10889 WILSHIRE BOULEVARD, SUITE 700
LOS ANGELES, CA 90095-2000
United States

 Nonprofit College or University
Abstract

PROJECT SUMMARY
Acute disseminated encephalomyelitis (ADEM) is an acute autoimmune disease that can present with fever and
ataxia as well as loss of consciousness and coma. ADEM largely affects children, is driven by T and B
lymphocytes aberrantly activated against a myelin antigen, and is strongly associated with a prior infection or
immunization. There is no FDA-approved therapy for the treatment of ADEM, and most cases of ADEM are
treated with corticosteroids. Corticosteroids have significant side effects, including behavioral changes,
hypotension, and tachycardia, and fail to address the significant morbidity and mortality associated with ADEM.

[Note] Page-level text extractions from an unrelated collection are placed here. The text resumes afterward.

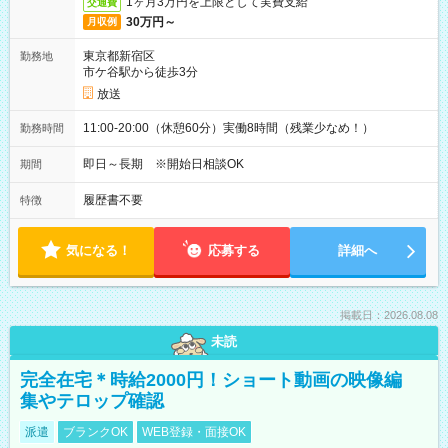
1ヶ月3万円を上限として実費支給
交通費
30万円～
月収例
東京都新宿区
勤務地
市ケ谷駅から徒歩3分
放送
11:00-20:00（休憩60分）実働8時間（残業少なめ！）
勤務時間
即日～長期 ※開始日相談OK
期間
履歴書不要
特徴
気になる！
応募する
詳細へ
掲載日：2026.08.08
未読
完全在宅＊時給2000円！ショート動画の映像編
集やテロップ確認
派遣
ブランクOK
WEB登録・面接OK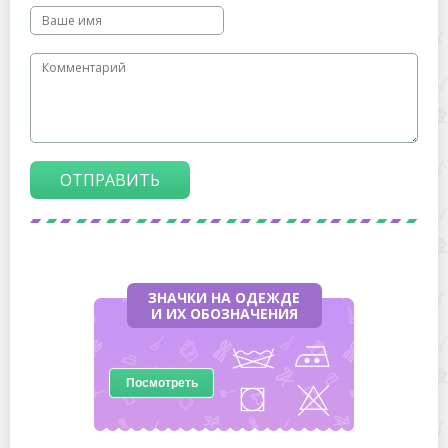
ОТПРАВИТЬ
ЗНАЧКИ НА ОДЕЖДЕ
И ИХ ОБОЗНАЧЕНИЯ
Посмотреть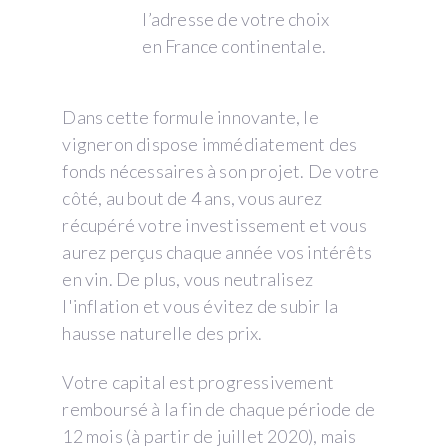
l’adresse de votre choix
en France continentale.
Dans cette formule innovante, le
vigneron dispose immédiatement des
fonds nécessaires à son projet. De votre
côté, au bout de 4 ans, vous aurez
récupéré votre investissement et vous
aurez perçus chaque année vos intérêts
en vin. De plus, vous neutralisez
l'inflation et vous évitez de subir la
hausse naturelle des prix.
Votre capital est progressivement
remboursé à la fin de chaque période de
12 mois (à partir de juillet 2020), mais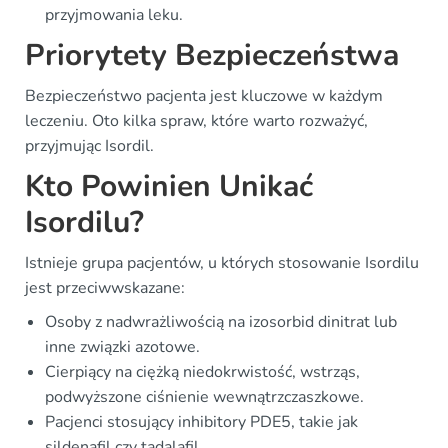
przyjmowania leku.
Priorytety Bezpieczeństwa
Bezpieczeństwo pacjenta jest kluczowe w każdym
leczeniu. Oto kilka spraw, które warto rozważyć,
przyjmując Isordil.
Kto Powinien Unikać
Isordilu?
Istnieje grupa pacjentów, u których stosowanie Isordilu
jest przeciwwskazane:
Osoby z nadwrażliwością na izosorbid dinitrat lub
inne związki azotowe.
Cierpiący na ciężką niedokrwistość, wstrząs,
podwyższone ciśnienie wewnątrzczaszkowe.
Pacjenci stosujący inhibitory PDE5, takie jak
sildenafil czy tadalafil.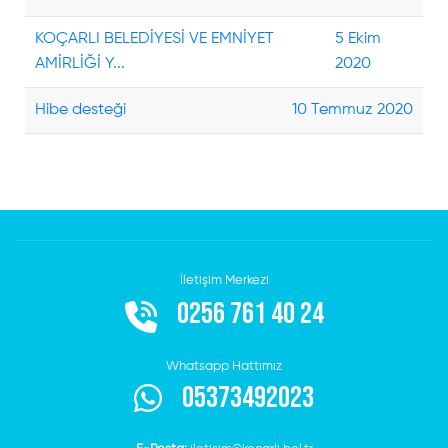
KOÇARLI BELEDİYESİ VE EMNİYET
5 Ekim
Dilekçe
AMİRLİĞİ Y...
2020
Takip
Hibe desteği
10 Temmuz 2020
Online
Vezne
Hızlı
Tahsilat
İletişim Merkezi
0256 761 40 24
Taksitli
Borçlar
Whatsapp Hattımız
05373492023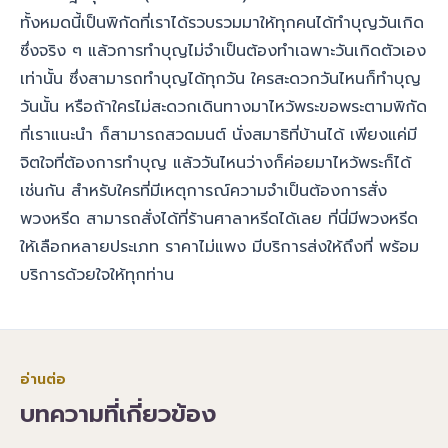
ทั้งหมดนี้เป็นพิกัดที่เราได้รวบรวมมาให้ทุกคนได้ทำบุญวันเกิด
ซึ่งจริง ๆ แล้วการทำบุญไม่จำเป็นต้องทำเฉพาะวันเกิดตัวเอง
เท่านั้น ซึ่งสามารถทำบุญได้ทุกวัน ใครสะดวกวันไหนก็ทำบุญ
วันนั้น หรือถ้าใครไม่สะดวกเดินทางมาไหว้พระขอพระตามพิกัด
ที่เราแนะนำ ก็สามารถสวดมนต์ นั่งสมาธิที่บ้านได้ เพียงแค่มี
จิตใจที่ต้องการทำบุญ แล้ววันไหนว่างก็ค่อยมาไหว้พระก็ได้
เช่นกัน สำหรับใครที่มีเหตุการณ์ความจำเป็นต้องการ
สั่ง
พวงหรีด
สามารถสั่งได้ที่ร้านศาลาหรีดได้เลย ที่นี่มีพวงหรีด
ให้เลือกหลายประเภท ราคาไม่แพง มีบริการส่งให้ถึงที่ พร้อม
บริการด้วยใจให้ทุกท่าน
อ่านต่อ
บทความที่เกี่ยวข้อง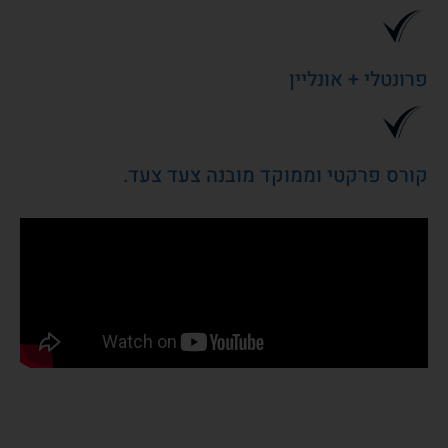
פרונטלי + אונליין
קורס פרקטי וממוקד מובנה צעד צעד.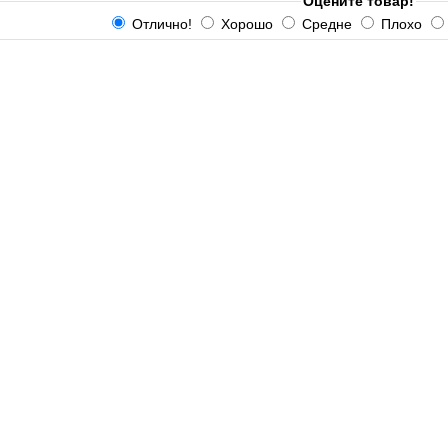
Оцените товар!
Отлично!
Хорошо
Средне
Плохо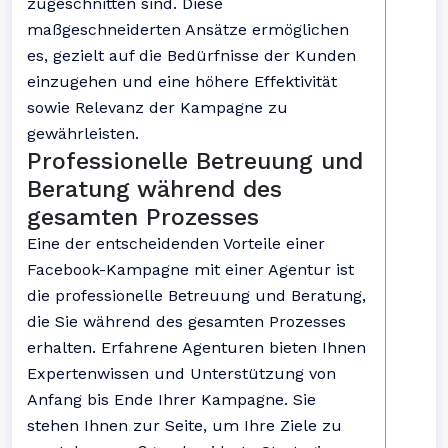
zugeschnitten sind. Diese
maßgeschneiderten Ansätze ermöglichen
es, gezielt auf die Bedürfnisse der Kunden
einzugehen und eine höhere Effektivität
sowie Relevanz der Kampagne zu
gewährleisten.
Professionelle Betreuung und
Beratung während des
gesamten Prozesses
Eine der entscheidenden Vorteile einer
Facebook-Kampagne mit einer Agentur ist
die professionelle Betreuung und Beratung,
die Sie während des gesamten Prozesses
erhalten. Erfahrene Agenturen bieten Ihnen
Expertenwissen und Unterstützung von
Anfang bis Ende Ihrer Kampagne. Sie
stehen Ihnen zur Seite, um Ihre Ziele zu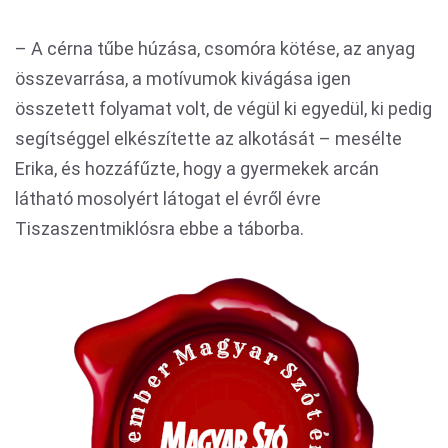
– A cérna tűbe húzása, csomóra kötése, az anyag
összevarrása, a motívumok kivágása igen
összetett folyamat volt, de végül ki egyedül, ki pedig
segítséggel elkészítette az alkotását – mesélte
Erika, és hozzáfűzte, hogy a gyermekek arcán
látható mosolyért látogat el évről évre
Tiszaszentmiklósra ebbe a táborba.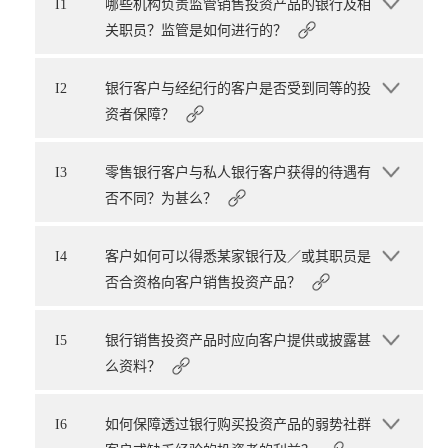
I1
哪些机构负责监管销售投资产品的银行及相
关职员？监管是如何进行的？
I2
银行客户与经纪行的客户是否受到同等的投
资者保障？
I3
零售银行客户与私人银行客户获得的待遇有
否不同？为甚么？
I4
客户如何可以得悉某家银行及／或其职员是
否合资格向客户销售投资产品？
I5
银行销售投资产品时应向客户提供或披露甚
么资料？
I6
如何保障透过银行购买投资产品的弱势社群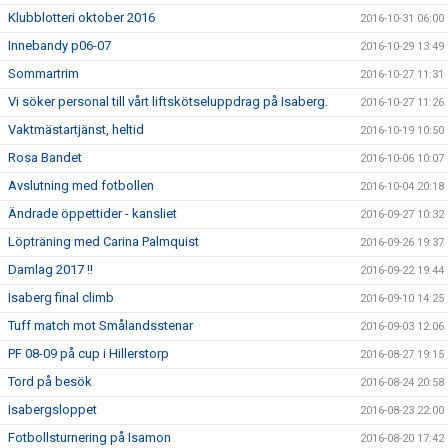
Klubblotteri oktober 2016
2016-10-31 06:00
Innebandy p06-07
2016-10-29 13:49
Sommartrim
2016-10-27 11:31
Vi söker personal till vårt liftskötseluppdrag på Isaberg.
2016-10-27 11:26
Vaktmästartjänst, heltid
2016-10-19 10:50
Rosa Bandet
2016-10-06 10:07
Avslutning med fotbollen
2016-10-04 20:18
Ändrade öppettider - kansliet
2016-09-27 10:32
Löpträning med Carina Palmquist
2016-09-26 19:37
Damlag 2017 !!
2016-09-22 19:44
Isaberg final climb
2016-09-10 14:25
Tuff match mot Smålandsstenar
2016-09-03 12:06
PF 08-09 på cup i Hillerstorp
2016-08-27 19:15
Tord på besök
2016-08-24 20:58
Isabergsloppet
2016-08-23 22:00
Fotbollsturnering på Isamon
2016-08-20 17:42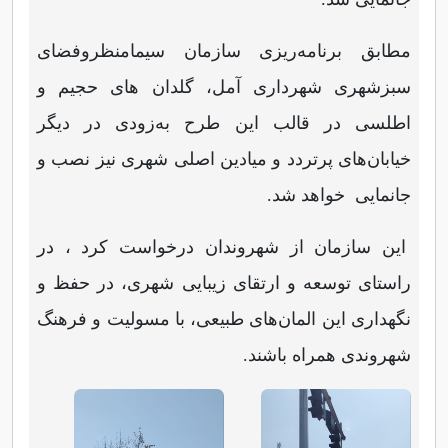
مطابق برنامه‌ریزی سازمان سیمامنظروفضای
سبزشهری شهرداری آمل، گلدان های حجیم و
اطلسی در قالب این طرح به‌زودی در دیگر
خیابان‌های پرتردد و میادین اصلی شهری نیز نصب و
جانمایی خواهد شد.
این سازمان از شهروندان درخواست کرد ، در
راستای توسعه و ارتقای زیبایی شهری، در حفظ و
نگهداری این المان‌های طبیعی، با مسولیت و فرهنگ
شهروندی همراه باشند.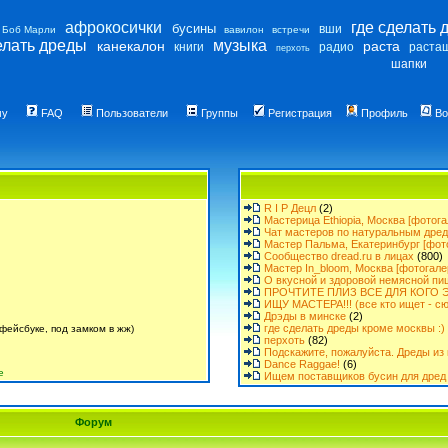
афрокосички
где сделать 
бусины
вши
Боб Марли
вавилон
встречи
елать дреды
музыка
канекалон
раста
книги
радио
раста
перхоть
шапки
му
FAQ
Пользователи
Группы
Регистрация
Профиль
Во
R I P Децл
(2)
Мастерица Ethiopia, Москва [фотога
Чат мастеров по натуральным дре
Мастер Пальма, Екатеринбург [фот
Сообщество dread.ru в лицах
(800)
Мастер In_bloom, Москва [фотогале
О вкусной и здоровой немясной пи
ПРОЧТИТЕ ПЛИЗ ВСЕ ДЛЯ КОГО Э
ИЩУ МАСТЕРА!!! (все кто ищет - сю
Дрэды в минске
(2)
где сделать дреды кроме москвы :)
фейсбуке, под замком в жж)
перхоть
(82)
Подскажите, пожалуйста. Дреды из 
Dance Raggae!
(6)
е
Ищем поставщиков бусин для дред 
Форум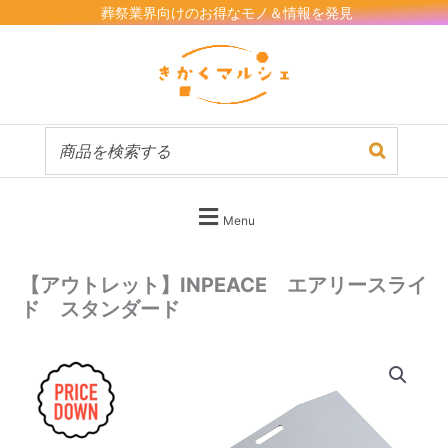
内
葬祭業界向けのお得なモノ＆情報を発見
容
を
ス
キ
ッ
プ
Menu
【アウトレット】INPEACE エアリースライ
ド スタンダード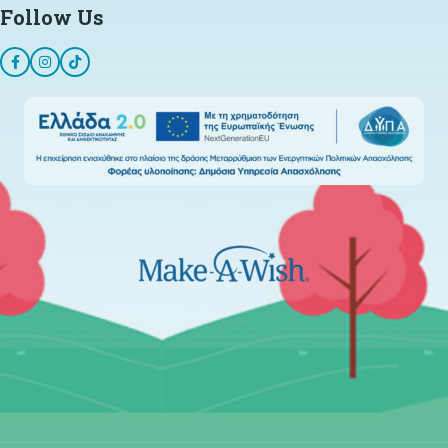
Follow Us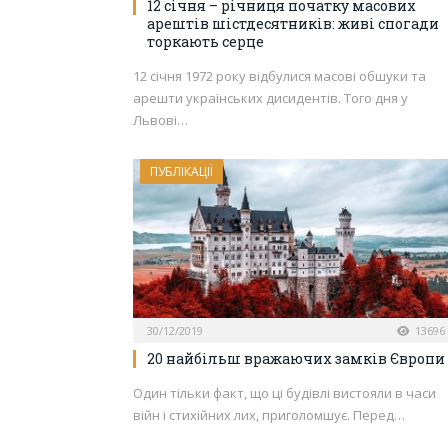
12 січня – річниця початку масових
арештів шістдесятників: живі спогади
торкають серце
12 січня 1972 року відбулися масові обшуки та
арешти українських дисидентів. Того дня у
Львові…
ПУБЛІКАЦІЇ
30/12/2019
13696
20 найбільш вражаючих замків Європи
Один тільки факт, що ці будівлі вистояли в часи
війн і стихійних лих, приголомшує. Перед…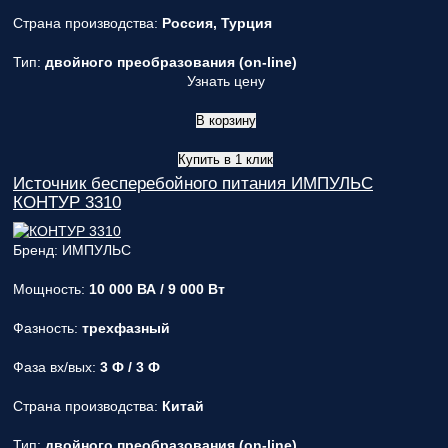
Страна производства:
Россия, Турция
Тип:
двойного преобразования (on-line)
Узнать цену
В корзину
Купить в 1 клик
Источник бесперебойного питания ИМПУЛЬС
КОНТУР 3310
Бренд: ИМПУЛЬС
Мощность:
10 000 ВА / 9 000 Вт
Фазность:
трехфазный
Фаза вх/вых:
3 Ф / 3 Ф
Страна производства:
Китай
Тип:
двойного преобразования (on-line)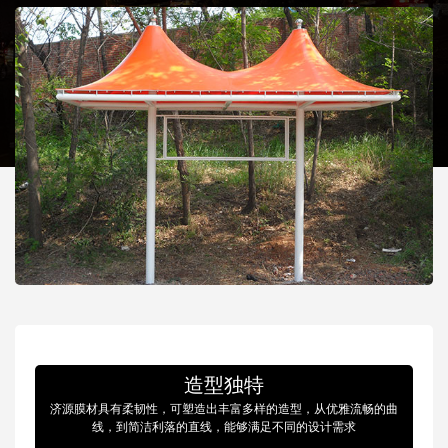
造型独特
济源膜材具有柔韧性，可塑造出丰富多样的造型，从优雅流畅的曲
线，到简洁利落的直线，能够满足不同的设计需求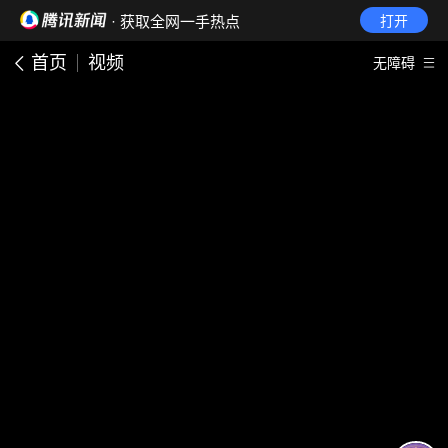
· 获取全网一手热点
打开
首页
视频
无障碍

Up to 50% of treated ADEM patients fail to fully recover from the disease, and ADEM has a 5 – 10% mortality
rate. Our company, Trethera, has developed a small molecule drug, TRE-515, that has the potential to selectively
block lymphocyte proliferation in ADEM by inhibiting deoxycytidine kinase (dCK), a key enzyme in the
deoxyribonucleoside salvage pathway. Our preliminary studies show in the MOG35-55 experimental autoimmune
encephalomyelitis (EAE) mouse model of ADEM that (i) immune cells activate dCK during disease, (ii) TRE-515
blocks dCK activity in immune cells, (iii) prophylactic or therapeutic TRE-515 treatments block clinical symptoms,
(iv) TRE-515 treatments lead to fewer immune cell infiltrates in the central nervous system, (v) TRE-515 blocks
B and T cell proliferation without affecting other immune cell types including innate immune cells or regulatory T
and B cells, (vi) TRE-515 increases plasma deoxycytidine levels suggesting a potential biomarker for evaluation
of drug-target engagement, (vii) TRE-515 blocks T cell proliferation in culture, and (viii) TRE-515 treatments and
dCK knockout are not associated with significant toxicities. Based on these preclinical studies and due to its
status as a rare disease, the FDA recently awarded TRE-515 Orphan Drug Designation (ODD) for the treatment
of ADEM. This is the first and only time the FDA has awarded an ODD for the treatment of ADEM. Parallel efforts
to develop TRE-515 as a cancer therapy have led to a Phase I clinical trial for solid tumors. Data from the trial
show TRE-515 treatments are associated with mild side effects and show evidence of efficacy. Collectively,
these data strongly suggest that TRE-515 could be an important new therapy for ADEM. In the proposed project,
we will conduct critical preclinical studies to evaluate the effect of TRE-515 on immune cell development and
determine whether TRE-515 can be combined with corticosteroids for the treatment of the MOG35-55 EAE ADEM
mouse model. This work will be critical for moving TRE-515 into the clinic for ADEM patients and for designing
clinical trials with the highest chance of success.